Yo siempre rezo, dice, llevándose otra vez las manos al corazón. Y es importante que nos ayudemos todos como hermanos, porque así Dios lo quiere, y yo siempre me siento bendecida. Claro, asiento, eso es cierto, digo. Es todo una cadena que empieza en él, insiste. Su luz es para todos, digo, sorprendido de mi súbito fervor religioso. Ya me dio la bolsita con los anteojos, y me tomó las manos, y por un momento siento que podría besármelas. Y yo, si me dieran una pandereta, podría acompañar algún villancico.

Pero no, me voy, agradecido, más liviano, contento. Porque Dios actúa de maneras misteriosas, y a veces bendice con descuentos a los más conspicuos pecadores.

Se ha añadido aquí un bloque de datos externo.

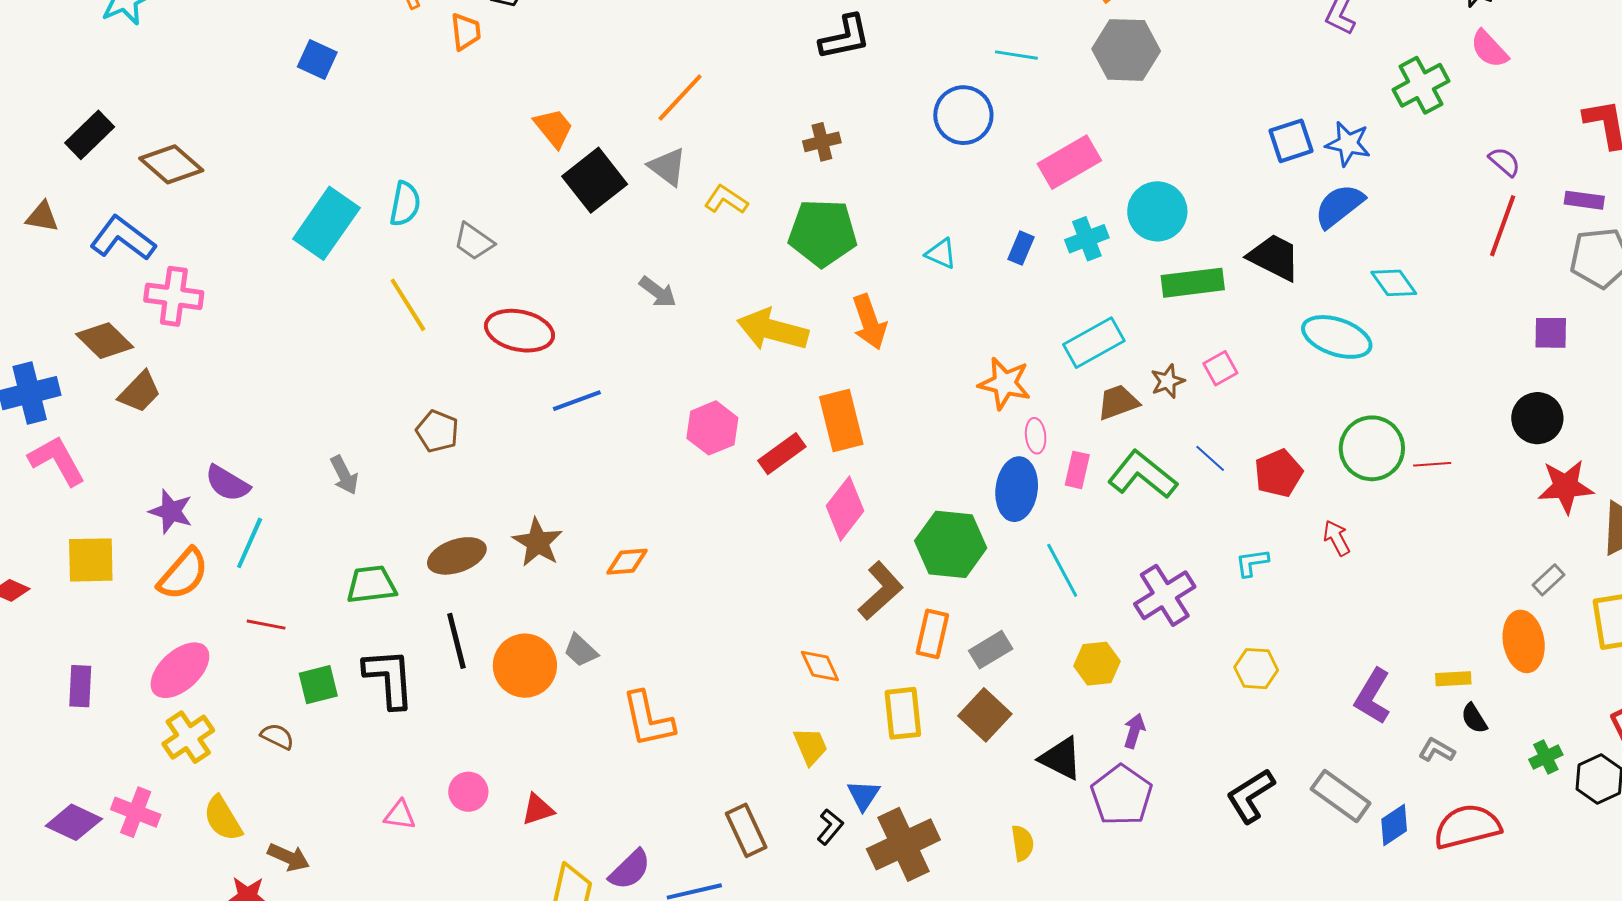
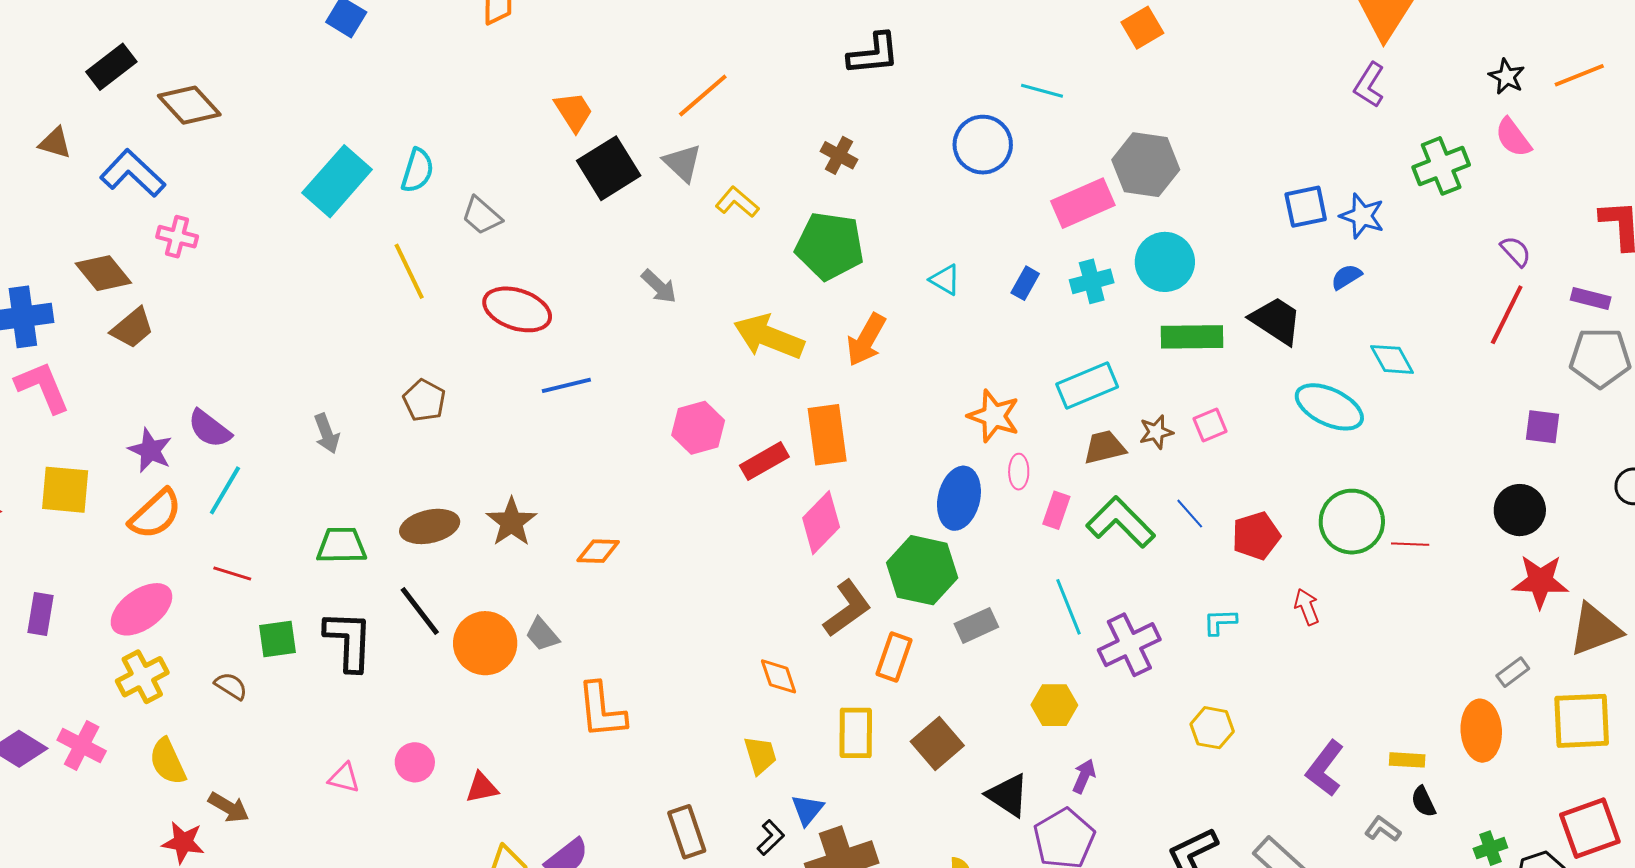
gray hexagon: (1126, 50) -> (1146, 165), moved
brown cross: (822, 142) -> (839, 155), turned 36
blue semicircle: (1339, 206) -> (1346, 277), size x0.6
pink cross: (174, 296) -> (177, 237), size x0.7
orange arrow: (869, 322) -> (866, 340), turned 42
blue ellipse: (1017, 489) -> (959, 498), moved
cyan line: (1062, 570) -> (1069, 607), moved
black line: (456, 641) -> (420, 611), turned -30
gray rectangle: (991, 650) -> (976, 625), moved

Coda 1: Las pérdidas continúan. Llego 20 minutos antes de la salida del bus a la terminal, pero igual lo pierdo, porque el pasaje que saqué online decía que la empresa que me llevaba era Única, pero el bus que sale es el de la empresa Fácil, que son intercambiables, y nadie me avisa.

Coda 2: apenas tres horas después, cuando finalmente llego a Petrópolis, y apenas bajo del colectivo, me cruzo con un puesto donde venden lentes de leer. Me compro uno, para tener un backup, y me sale 25 reales. La mitad de lo que me salió el bendecido.